Academic background
- Education: B.A., mathematics and political science, 2000, St. Olaf College M.A., political science, 2002, PhD., political science, 2007, University of Wisconsin–Madison
- Thesis: Missing messages? elections on local television news (2007)
- Doctoral advisor: Barry Burden

Academic work
- Institutions: University of Michigan School of Public Health Wesleyan University

= Erika Franklin Fowler =

American political scientist

Erika Franklin Fowler is an American political scientist. She is a Professor of Government at Wesleyan University, having previously served as a Robert Wood Johnson Scholar in Health Policy Research at the University of Michigan School of Public Health.

==Early life and education==
Franklin Fowler was born to two public school teachers. She earned her Bachelor of Arts from St. Olaf College and her Master's degree and PhD in political science from the University of Wisconsin–Madison. Her thesis was titled Missing messages? elections on local television news and Barry Burden sat on her committee. While earning her PhD, one of Franklin Fowler's faculty advisors directed the Wisconsin Advertising Project and, upon his retirement, Franklin Fowler and others took over. She also co-authored a study titled Medical News for the Public to Use? What's on Local TV News which used a representative sample of the top 50 news markets to conclude that 76% of all stories involved a medical condition.

==Career==
Upon earning her PhD, Franklin Fowler accepted a two year Robert Wood Johnson Scholarship in Health Policy Research at the University of Michigan School of Public Health. In 2010, she became an assistant professor of government at Wesleyan University and co-directed their newly launched Wesleyan Media Project (WMP). The aim of the project was to provide a non-partisan, neutral analysis of all political television advertising during the 2010 United States elections to the public. They quantified data collected during the election and concluded that the tone of advertisements during the campaign were equal to those in 2008. Following the same idea, in 2013 she co-published Negative, angry, and ubiquitous: Political advertising in 2012 with Travis N. Ridout. Together, they quantified the data of 3 million campaign ads during the 2012 United States elections and concluded that three-quarters of all ads in the presidential race were negative in tone.

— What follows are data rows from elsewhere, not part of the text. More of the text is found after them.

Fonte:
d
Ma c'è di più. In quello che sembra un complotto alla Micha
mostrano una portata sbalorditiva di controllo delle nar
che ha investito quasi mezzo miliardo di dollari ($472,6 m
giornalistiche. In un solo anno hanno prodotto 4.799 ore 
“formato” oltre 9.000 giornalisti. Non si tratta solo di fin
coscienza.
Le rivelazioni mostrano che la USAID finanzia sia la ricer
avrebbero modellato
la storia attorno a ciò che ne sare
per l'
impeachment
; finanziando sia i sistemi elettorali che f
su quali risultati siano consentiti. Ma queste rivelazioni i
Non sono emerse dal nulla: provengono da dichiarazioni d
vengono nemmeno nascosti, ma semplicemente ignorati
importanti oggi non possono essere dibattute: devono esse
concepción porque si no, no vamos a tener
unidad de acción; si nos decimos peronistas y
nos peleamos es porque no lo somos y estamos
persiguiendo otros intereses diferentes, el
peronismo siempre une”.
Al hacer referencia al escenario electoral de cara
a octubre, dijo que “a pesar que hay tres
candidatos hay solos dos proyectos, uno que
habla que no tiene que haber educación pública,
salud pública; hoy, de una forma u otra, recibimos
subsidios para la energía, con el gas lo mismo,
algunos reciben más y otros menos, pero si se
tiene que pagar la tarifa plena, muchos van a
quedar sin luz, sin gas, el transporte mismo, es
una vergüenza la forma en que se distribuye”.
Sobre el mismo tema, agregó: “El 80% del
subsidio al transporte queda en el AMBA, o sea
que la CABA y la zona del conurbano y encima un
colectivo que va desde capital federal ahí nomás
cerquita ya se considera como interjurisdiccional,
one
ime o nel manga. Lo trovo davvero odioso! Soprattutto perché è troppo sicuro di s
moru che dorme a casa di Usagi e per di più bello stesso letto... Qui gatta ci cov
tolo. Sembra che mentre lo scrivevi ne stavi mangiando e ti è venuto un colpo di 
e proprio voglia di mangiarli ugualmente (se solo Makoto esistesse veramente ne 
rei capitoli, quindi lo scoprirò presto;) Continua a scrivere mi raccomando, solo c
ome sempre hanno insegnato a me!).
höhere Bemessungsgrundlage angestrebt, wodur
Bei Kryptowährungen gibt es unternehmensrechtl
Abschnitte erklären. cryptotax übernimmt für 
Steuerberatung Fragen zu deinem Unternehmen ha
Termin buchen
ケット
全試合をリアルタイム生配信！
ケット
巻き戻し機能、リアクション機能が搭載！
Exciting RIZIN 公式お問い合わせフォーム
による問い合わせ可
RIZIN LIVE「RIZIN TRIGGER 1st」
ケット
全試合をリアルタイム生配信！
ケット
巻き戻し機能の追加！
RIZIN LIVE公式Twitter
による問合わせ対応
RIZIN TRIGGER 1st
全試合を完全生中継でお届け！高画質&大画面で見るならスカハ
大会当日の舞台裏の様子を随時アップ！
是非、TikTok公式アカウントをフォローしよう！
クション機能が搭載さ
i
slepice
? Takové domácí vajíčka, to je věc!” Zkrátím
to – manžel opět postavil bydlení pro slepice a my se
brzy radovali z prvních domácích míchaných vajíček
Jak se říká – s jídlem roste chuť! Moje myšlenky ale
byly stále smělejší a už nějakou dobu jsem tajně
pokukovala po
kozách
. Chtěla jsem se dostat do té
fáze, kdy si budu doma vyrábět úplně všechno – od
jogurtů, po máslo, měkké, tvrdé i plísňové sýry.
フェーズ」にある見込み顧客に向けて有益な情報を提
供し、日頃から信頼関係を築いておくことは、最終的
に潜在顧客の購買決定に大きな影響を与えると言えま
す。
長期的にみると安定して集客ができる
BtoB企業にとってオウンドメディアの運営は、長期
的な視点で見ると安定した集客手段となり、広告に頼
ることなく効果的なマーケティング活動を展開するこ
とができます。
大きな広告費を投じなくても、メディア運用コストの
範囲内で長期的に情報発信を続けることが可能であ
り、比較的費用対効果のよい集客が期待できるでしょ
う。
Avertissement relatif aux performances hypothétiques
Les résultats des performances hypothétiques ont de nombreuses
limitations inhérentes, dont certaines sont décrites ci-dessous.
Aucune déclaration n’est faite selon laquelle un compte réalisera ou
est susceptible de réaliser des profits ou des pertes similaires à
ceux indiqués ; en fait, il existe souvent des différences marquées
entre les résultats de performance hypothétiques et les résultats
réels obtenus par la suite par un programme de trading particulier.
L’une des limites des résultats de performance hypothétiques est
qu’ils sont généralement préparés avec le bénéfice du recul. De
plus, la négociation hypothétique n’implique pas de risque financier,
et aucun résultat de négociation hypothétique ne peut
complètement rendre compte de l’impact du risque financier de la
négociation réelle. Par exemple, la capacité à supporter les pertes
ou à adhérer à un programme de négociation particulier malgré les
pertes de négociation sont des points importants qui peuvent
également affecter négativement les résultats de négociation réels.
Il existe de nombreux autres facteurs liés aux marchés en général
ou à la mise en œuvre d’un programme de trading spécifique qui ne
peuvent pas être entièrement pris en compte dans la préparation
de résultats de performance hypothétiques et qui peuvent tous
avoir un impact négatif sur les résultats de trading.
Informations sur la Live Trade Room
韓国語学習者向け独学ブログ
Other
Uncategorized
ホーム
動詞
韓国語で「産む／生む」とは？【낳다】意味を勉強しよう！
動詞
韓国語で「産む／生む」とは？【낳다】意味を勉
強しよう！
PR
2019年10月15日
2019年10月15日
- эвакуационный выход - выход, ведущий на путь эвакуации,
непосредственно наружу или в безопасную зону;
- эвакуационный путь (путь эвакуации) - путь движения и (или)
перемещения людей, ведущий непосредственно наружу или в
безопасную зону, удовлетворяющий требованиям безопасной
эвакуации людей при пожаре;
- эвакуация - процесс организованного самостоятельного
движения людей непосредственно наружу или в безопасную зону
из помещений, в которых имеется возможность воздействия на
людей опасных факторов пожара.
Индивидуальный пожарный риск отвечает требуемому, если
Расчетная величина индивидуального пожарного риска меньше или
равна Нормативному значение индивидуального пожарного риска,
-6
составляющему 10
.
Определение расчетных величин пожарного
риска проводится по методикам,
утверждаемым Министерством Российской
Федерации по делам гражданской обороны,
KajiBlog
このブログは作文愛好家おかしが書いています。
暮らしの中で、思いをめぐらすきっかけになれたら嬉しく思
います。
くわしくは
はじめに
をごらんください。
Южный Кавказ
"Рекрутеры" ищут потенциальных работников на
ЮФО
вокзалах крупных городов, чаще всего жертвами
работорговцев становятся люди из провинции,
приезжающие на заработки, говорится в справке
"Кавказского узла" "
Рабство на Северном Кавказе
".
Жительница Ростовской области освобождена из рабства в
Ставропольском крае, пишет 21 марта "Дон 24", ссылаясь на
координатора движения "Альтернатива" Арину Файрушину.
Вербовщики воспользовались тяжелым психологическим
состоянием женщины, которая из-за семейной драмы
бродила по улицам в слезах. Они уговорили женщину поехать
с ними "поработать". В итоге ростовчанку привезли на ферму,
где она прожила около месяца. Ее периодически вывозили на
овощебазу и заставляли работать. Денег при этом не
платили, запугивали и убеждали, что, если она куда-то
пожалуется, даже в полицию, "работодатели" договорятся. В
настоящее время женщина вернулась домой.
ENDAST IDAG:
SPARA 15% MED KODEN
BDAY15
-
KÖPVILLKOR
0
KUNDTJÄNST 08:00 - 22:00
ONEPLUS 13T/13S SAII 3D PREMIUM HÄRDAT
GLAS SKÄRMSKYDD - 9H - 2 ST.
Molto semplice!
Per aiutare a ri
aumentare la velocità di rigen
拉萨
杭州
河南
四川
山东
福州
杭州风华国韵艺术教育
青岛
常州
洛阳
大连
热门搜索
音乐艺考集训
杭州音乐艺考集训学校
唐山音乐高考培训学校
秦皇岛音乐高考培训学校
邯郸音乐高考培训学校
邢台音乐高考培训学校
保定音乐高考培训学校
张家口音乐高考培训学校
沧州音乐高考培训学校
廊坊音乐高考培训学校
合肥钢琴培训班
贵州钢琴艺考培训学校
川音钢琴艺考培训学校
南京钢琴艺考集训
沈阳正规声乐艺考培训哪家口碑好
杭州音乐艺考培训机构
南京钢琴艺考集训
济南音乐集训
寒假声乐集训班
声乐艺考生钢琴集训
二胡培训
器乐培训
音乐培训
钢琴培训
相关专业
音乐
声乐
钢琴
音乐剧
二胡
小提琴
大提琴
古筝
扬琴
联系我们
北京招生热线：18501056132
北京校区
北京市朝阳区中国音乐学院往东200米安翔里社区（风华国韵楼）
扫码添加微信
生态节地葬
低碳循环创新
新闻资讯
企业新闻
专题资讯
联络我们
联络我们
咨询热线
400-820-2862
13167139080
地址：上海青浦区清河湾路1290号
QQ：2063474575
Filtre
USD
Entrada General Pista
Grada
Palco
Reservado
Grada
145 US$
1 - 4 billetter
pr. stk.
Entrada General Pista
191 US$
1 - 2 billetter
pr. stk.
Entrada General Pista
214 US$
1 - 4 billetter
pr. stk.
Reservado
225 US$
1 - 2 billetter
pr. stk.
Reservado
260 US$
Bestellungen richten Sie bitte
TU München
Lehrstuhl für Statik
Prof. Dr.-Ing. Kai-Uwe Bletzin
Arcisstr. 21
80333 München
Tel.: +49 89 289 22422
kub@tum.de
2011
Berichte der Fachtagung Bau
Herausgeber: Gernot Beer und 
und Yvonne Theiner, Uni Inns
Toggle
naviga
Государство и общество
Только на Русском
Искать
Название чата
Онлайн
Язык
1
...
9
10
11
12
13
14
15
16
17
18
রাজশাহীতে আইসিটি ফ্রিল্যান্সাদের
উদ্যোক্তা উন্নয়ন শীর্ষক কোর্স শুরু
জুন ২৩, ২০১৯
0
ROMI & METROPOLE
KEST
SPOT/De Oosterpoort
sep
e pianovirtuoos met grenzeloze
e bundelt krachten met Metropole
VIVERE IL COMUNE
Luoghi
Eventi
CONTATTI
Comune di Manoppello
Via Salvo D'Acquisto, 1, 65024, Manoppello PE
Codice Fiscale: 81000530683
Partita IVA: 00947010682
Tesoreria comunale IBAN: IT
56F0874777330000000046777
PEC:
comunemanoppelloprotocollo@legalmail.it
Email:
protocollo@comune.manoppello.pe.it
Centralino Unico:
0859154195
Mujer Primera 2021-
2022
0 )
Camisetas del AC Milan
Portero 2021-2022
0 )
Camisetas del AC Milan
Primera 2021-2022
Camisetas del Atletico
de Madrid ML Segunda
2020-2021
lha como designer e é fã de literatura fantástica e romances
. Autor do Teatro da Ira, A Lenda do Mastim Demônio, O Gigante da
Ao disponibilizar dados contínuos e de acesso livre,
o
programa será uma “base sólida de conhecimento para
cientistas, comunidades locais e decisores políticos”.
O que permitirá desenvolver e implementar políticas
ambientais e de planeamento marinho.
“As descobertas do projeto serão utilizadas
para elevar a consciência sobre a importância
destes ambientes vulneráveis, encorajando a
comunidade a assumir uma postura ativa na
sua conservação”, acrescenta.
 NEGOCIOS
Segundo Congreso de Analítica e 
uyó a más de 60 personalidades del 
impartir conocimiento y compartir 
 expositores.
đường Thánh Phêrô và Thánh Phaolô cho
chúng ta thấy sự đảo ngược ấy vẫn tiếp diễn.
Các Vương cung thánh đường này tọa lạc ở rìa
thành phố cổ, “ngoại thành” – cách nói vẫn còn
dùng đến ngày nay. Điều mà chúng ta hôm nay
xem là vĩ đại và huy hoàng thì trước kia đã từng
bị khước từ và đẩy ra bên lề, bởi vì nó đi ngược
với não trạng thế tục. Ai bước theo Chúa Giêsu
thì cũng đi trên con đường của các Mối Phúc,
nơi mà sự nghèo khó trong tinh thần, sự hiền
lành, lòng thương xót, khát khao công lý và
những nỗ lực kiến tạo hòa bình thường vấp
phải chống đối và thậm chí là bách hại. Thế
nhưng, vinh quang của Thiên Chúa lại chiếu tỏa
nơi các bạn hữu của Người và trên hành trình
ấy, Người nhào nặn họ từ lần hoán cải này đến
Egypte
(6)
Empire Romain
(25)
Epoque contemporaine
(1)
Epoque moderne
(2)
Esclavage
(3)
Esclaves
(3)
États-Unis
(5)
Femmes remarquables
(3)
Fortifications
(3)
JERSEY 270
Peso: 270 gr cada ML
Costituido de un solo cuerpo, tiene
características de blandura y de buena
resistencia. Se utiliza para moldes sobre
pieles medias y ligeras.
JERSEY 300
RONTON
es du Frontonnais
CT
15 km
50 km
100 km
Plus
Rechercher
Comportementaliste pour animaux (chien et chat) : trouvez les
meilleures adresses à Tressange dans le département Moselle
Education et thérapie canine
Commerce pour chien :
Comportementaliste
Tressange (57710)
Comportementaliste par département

During the 2015–16 academic year, Franklin Fowler co-authored a book with Michael M. Franz and Travis N. Ridout titled Political Advertising in the United States. The book was a survey of how political advertising influenced voters. She was subsequently granted tenure by the Wesleyan Board of Trustees.

Following the 2018–19 academic year, Franklin Fowler received Wesleyan's Binswanger Prizes for Excellence in Teaching. By the conclusion of the 2019–20 academic year, it was announced that she would be promoted to Full professor of government at Wesleyan on July 1, 2020.